_DIRECTIONS FOR THIS TASK_. Print every entry below exactly, leaving out the pictures.

_INPUT RECORDS_.
■ ■ ■ ■ ■

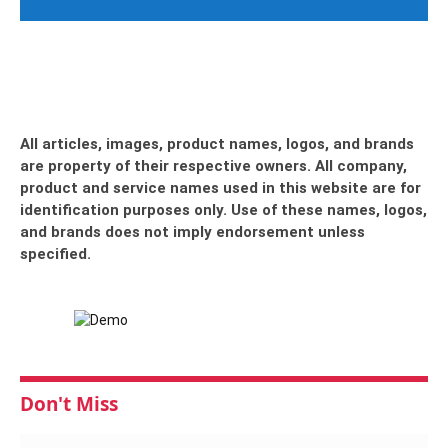
All articles, images, product names, logos, and brands
are property of their respective owners. All company,
product and service names used in this website are for
identification purposes only. Use of these names, logos,
and brands does not imply endorsement unless
specified.
Don't Miss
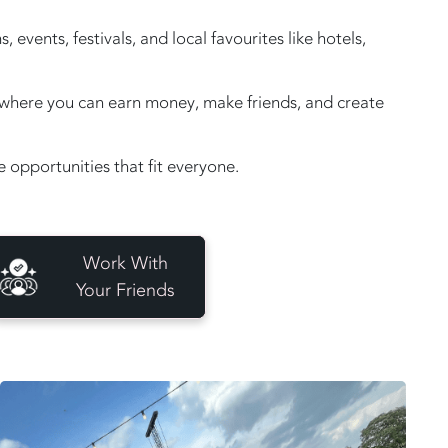
vents, festivals, and local favourites like hotels,
e, where you can earn money, make friends, and create
opportunities that fit everyone.
Work With
Your Friends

■ ■ ■ ■ ■

_EXERCISE RESPONSE_.
All articles, images, product names, logos, and brands
are property of their respective owners. All company,
product and service names used in this website are for
identification purposes only. Use of these names, logos,
and brands does not imply endorsement unless
specified.
Don't Miss
vents, festivals, and local favourites like hotels,
e, where you can earn money, make friends, and create
opportunities that fit everyone.
Work With
Your Friends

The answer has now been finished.